Write out every record below exactly as given. Leave the pictures out.

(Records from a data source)
──────────

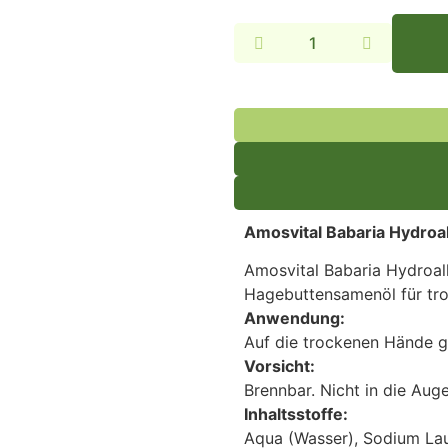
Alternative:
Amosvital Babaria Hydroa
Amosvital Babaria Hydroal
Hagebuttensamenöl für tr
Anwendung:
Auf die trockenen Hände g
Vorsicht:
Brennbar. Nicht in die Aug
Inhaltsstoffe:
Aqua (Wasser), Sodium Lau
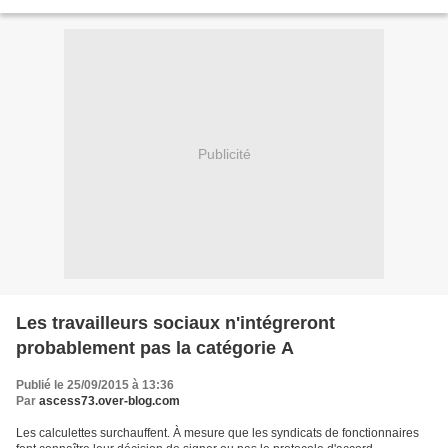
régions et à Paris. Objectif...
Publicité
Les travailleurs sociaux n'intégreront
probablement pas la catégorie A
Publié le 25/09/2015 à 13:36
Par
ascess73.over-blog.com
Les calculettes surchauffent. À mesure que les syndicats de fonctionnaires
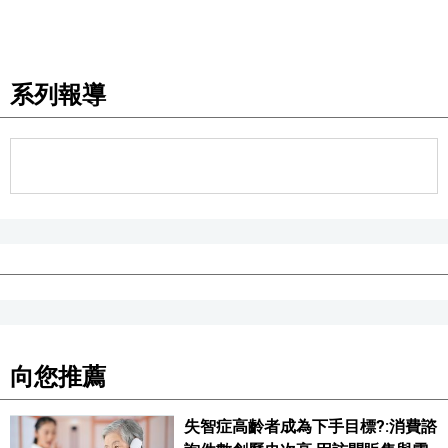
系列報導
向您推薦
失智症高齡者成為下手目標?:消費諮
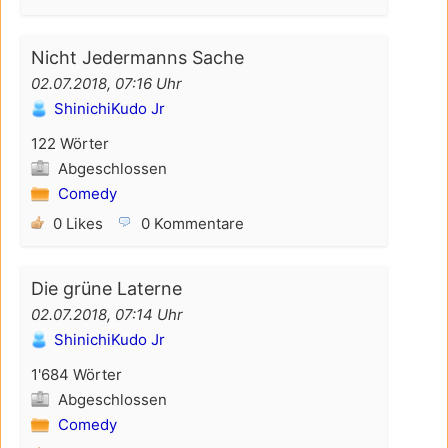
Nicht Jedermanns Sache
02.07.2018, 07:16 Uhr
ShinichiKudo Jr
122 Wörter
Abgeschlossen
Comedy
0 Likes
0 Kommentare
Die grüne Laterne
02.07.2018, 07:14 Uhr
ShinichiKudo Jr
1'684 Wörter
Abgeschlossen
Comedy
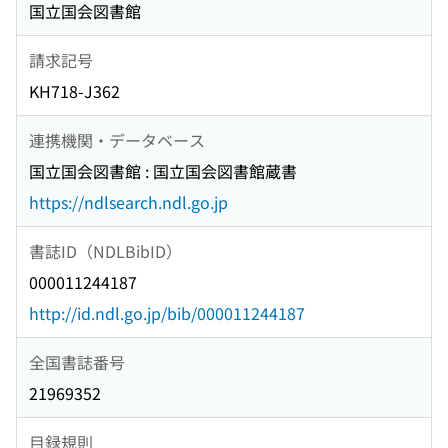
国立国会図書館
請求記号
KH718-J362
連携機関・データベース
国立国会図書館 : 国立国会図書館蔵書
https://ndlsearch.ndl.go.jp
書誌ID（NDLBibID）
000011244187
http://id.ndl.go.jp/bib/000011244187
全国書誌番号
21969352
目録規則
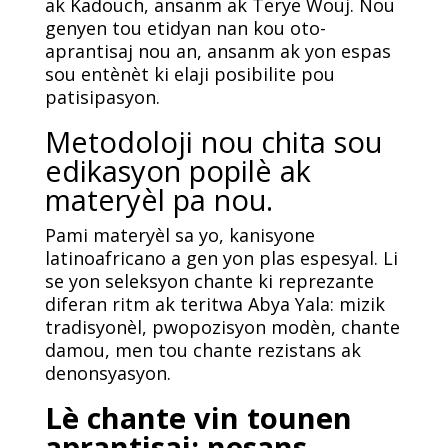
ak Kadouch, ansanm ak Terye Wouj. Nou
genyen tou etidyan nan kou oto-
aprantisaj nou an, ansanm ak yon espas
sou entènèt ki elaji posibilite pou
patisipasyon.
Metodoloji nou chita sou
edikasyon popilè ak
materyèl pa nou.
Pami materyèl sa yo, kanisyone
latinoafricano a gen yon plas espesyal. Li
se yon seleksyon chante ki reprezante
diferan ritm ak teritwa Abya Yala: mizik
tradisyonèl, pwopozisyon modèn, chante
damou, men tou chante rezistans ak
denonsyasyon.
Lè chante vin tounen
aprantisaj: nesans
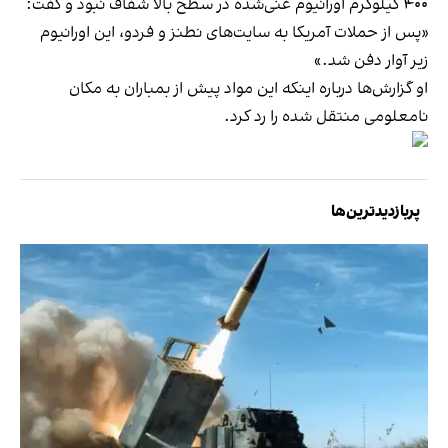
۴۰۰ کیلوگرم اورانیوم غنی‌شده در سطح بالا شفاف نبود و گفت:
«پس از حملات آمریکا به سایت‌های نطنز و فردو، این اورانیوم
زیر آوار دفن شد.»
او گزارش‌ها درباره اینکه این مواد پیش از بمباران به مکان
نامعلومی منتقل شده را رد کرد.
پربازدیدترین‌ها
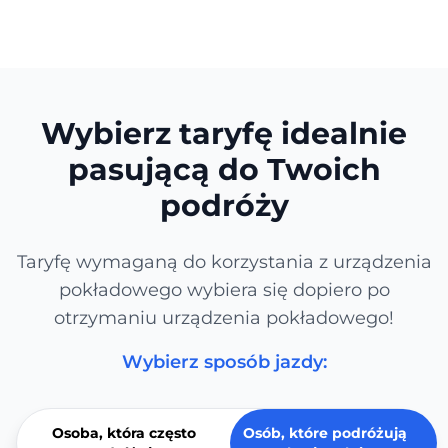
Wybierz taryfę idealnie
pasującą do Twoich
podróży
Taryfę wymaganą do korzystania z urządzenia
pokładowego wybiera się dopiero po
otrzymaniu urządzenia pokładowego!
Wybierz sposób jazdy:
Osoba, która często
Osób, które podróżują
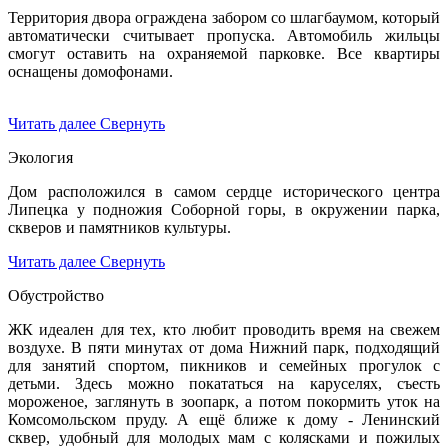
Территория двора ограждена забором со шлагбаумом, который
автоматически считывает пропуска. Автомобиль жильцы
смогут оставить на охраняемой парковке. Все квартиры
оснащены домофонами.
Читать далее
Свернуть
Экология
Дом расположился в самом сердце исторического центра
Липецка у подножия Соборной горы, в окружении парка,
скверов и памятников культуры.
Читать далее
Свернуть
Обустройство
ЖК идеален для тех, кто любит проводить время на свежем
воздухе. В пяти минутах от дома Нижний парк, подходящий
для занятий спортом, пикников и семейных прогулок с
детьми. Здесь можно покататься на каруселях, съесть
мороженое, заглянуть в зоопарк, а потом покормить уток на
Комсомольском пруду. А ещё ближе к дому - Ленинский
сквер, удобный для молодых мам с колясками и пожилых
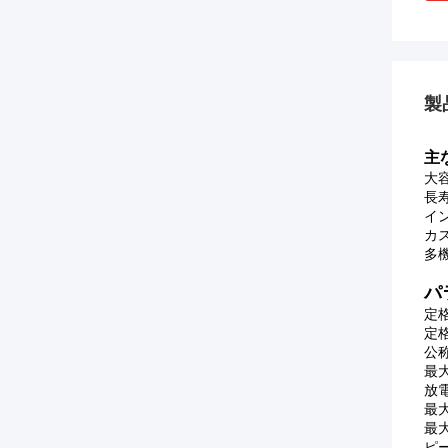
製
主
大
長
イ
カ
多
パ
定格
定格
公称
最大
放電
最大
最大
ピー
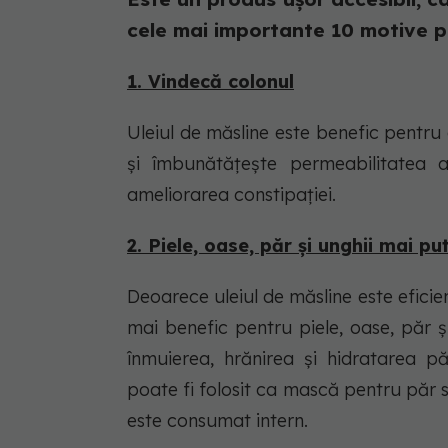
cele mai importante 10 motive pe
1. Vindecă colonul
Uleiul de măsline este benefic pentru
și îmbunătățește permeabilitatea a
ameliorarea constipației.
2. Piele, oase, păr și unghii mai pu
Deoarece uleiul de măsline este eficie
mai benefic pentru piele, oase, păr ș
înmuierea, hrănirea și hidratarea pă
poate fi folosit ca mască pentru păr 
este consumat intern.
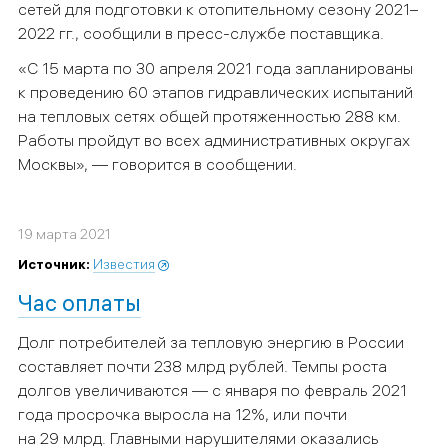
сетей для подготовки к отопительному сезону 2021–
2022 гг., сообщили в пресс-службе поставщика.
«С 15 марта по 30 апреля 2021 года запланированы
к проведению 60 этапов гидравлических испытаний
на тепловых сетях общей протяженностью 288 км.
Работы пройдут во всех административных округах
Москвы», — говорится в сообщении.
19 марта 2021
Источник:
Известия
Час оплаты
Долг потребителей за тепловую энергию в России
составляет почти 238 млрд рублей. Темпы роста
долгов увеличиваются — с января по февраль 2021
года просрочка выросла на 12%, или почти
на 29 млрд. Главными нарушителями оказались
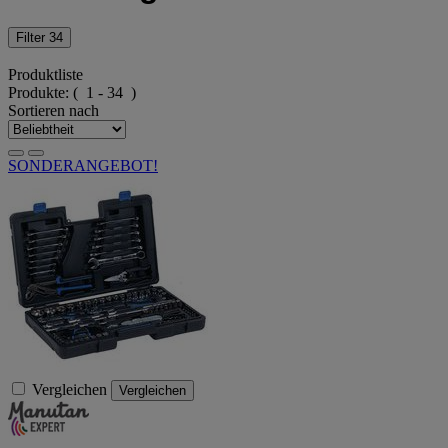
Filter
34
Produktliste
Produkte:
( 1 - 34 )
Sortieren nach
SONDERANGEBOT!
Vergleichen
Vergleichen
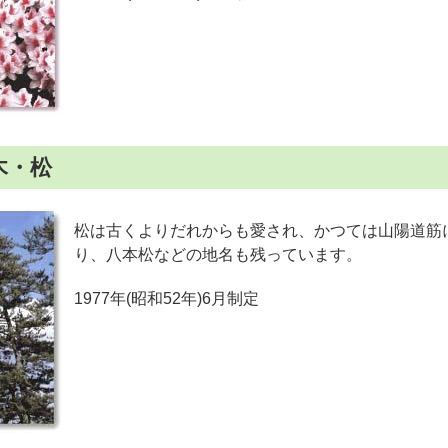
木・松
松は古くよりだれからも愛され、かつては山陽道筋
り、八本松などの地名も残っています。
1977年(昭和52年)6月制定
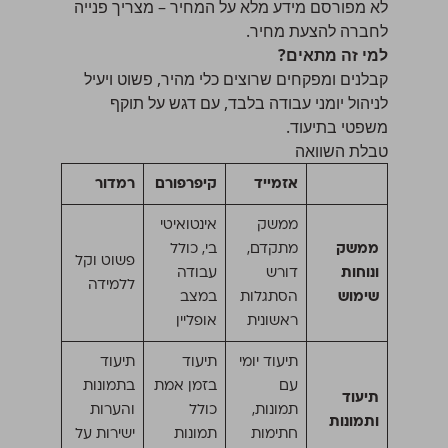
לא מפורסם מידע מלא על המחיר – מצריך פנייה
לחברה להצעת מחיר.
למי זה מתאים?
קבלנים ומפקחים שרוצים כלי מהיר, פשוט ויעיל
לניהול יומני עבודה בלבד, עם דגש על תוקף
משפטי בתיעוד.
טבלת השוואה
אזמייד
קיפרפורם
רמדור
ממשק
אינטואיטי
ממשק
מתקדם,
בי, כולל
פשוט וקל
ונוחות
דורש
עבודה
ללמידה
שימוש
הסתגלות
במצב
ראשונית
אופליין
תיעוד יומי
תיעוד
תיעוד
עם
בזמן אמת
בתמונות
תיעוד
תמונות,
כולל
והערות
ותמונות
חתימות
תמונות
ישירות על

──────────

• Answer
Alternative:
Amosvital Babaria Hydroa
Amosvital Babaria Hydroal
Hagebuttensamenöl für tr
Anwendung:
Auf die trockenen Hände g
Vorsicht:
Brennbar. Nicht in die Aug
Inhaltsstoffe:
Aqua (Wasser), Sodium Lau
régions et à Paris. Objectif...
Publicité
Les travailleurs sociaux n'intégreront
probablement pas la catégorie A
Publié le 25/09/2015 à 13:36
Par
ascess73.over-blog.com
Les calculettes surchauffent. À mesure que les syndicats de fonctionnaires
系列報導
向您推薦
失智症高齡者成為下手目標?:消費諮
Nicht Jedermanns Sache
02.07.2018, 07:16 Uhr
ShinichiKudo Jr
122 Wörter
Abgeschlossen
Comedy
0 Likes
0 Kommentare
Die grüne Laterne
02.07.2018, 07:14 Uhr
ShinichiKudo Jr
1'684 Wörter
Abgeschlossen
Comedy
国立国会図書館
請求記号
KH718-J362
連携機関・データベース
国立国会図書館 : 国立国会図書館蔵書
https://ndlsearch.ndl.go.jp
書誌ID（NDLBibID）
000011244187
http://id.ndl.go.jp/bib/000011244187
全国書誌番号
21969352
目録規則
ak Kadouch, ansanm ak Terye Wouj. Nou
genyen tou etidyan nan kou oto-
aprantisaj nou an, ansanm ak yon espas
sou entènèt ki elaji posibilite pou
patisipasyon.
Metodoloji nou chita sou
edikasyon popilè ak
materyèl pa nou.
Pami materyèl sa yo, kanisyone
latinoafricano a gen yon plas espesyal. Li
se yon seleksyon chante ki reprezante
diferan ritm ak teritwa Abya Yala: mizik
tradisyonèl, pwopozisyon modèn, chante
damou, men tou chante rezistans ak
denonsyasyon.
Lè chante vin tounen
aprantisaj: nesans
۴۰۰ کیلوگرم اورانیوم غنی‌شده در سطح بالا شفاف نبود و گفت:
«پس از حملات آمریکا به سایت‌های نطنز و فردو، این اورانیوم
زیر آوار دفن شد.»
او گزارش‌ها درباره اینکه این مواد پیش از بمباران به مکان
نامعلومی منتقل شده را رد کرد.
پربازدیدترین‌ها
Wybierz taryfę idealnie
pasującą do Twoich
podróży
Taryfę wymaganą do korzystania z urządzenia
pokładowego wybiera się dopiero po
otrzymaniu urządzenia pokładowego!
Wybierz sposób jazdy:
Osoba, która często
Osób, które podróżują
Территория двора ограждена забором со шлагбаумом, который
автоматически считывает пропуска. Автомобиль жильцы
смогут оставить на охраняемой парковке. Все квартиры
оснащены домофонами.
Читать далее
Свернуть
Экология
Дом расположился в самом сердце исторического центра
Липецка у подножия Соборной горы, в окружении парка,
скверов и памятников культуры.
Читать далее
Свернуть
Обустройство
ЖК идеален для тех, кто любит проводить время на свежем
воздухе. В пяти минутах от дома Нижний парк, подходящий
для занятий спортом, пикников и семейных прогулок с
детьми. Здесь можно покататься на каруселях, съесть
мороженое, заглянуть в зоопарк, а потом покормить уток на
Комсомольском пруду. А ещё ближе к дому - Ленинский
сквер, удобный для молодых мам с колясками и пожилых
製
主
大
長
イ
カ
多
パ
定格
定格
公称
最大
放電
最大
最大
ピー
cele mai importante 10 motive pe
1. Vindecă colonul
Uleiul de măsline este benefic pentru
și îmbunătățește permeabilitatea a
ameliorarea constipației.
2. Piele, oase, păr și unghii mai pu
Deoarece uleiul de măsline este eficie
mai benefic pentru piele, oase, păr ș
înmuierea, hrănirea și hidratarea pă
poate fi folosit ca mască pentru păr 
este consumat intern.
сетей для подготовки к отопительному сезону 2021–
2022 гг., сообщили в пресс-службе поставщика.
«С 15 марта по 30 апреля 2021 года запланированы
к проведению 60 этапов гидравлических испытаний
на тепловых сетях общей протяженностью 288 км.
Работы пройдут во всех административных округах
Москвы», — говорится в сообщении.
19 марта 2021
Источник:
Известия
Час оплаты
Долг потребителей за тепловую энергию в России
составляет почти 238 млрд рублей. Темпы роста
долгов увеличиваются — с января по февраль 2021
года просрочка выросла на 12%, или почти
на 29 млрд. Главными нарушителями оказались
Filter
34
Produktliste
Produkte:
( 1 - 34 )
Sortieren nach
SONDERANGEBOT!
Vergleichen
Vergleichen
木・松
松は古くよりだれからも愛され、かつては山陽道筋
り、八本松などの地名も残っています。
1977年(昭和52年)6月制定
לא מפורסם מידע מלא על המחיר – מצריך פנייה
לחברה להצעת מחיר.
למי זה מתאים?
קבלנים ומפקחים שרוצים כלי מהיר, פשוט ויעיל
לניהול יומני עבודה בלבד, עם דגש על תוקף
משפטי בתיעוד.
טבלת השוואה
אזמייד
קיפרפורם
רמדור
ממשק
אינטואיטי
ממשק
מתקדם,
בי, כולל
פשוט וקל
ונוחות
דורש
עבודה
ללמידה
שימוש
הסתגלות
במצב
ראשונית
אופליין
תיעוד יומי
תיעוד
תיעוד
עם
בזמן אמת
בתמונות
תיעוד
תמונות,
כולל
והערות
ותמונות
חתימות
תמונות
ישירות על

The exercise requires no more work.